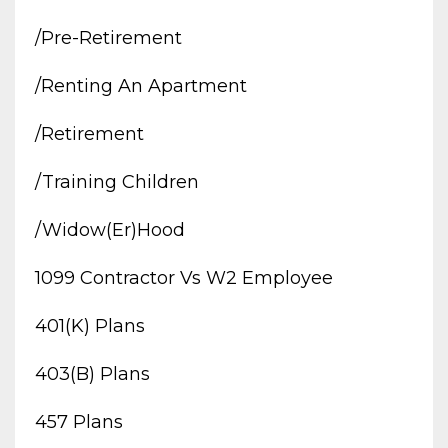
/pre-Retirement
/renting An Apartment
/retirement
/training Children
/widow(er)hood
1099 Contractor Vs W2 Employee
401(k) Plans
403(b) Plans
457 Plans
※ ※ ※
**Problem requirements:** The output is to be the material in full and unaltered, with pictures omitted.

**Reply to the exercise:**
/pre-Retirement
/renting An Apartment
/retirement
/training Children
/widow(er)hood
1099 Contractor Vs W2 Employee
401(k) Plans
403(b) Plans
457 Plans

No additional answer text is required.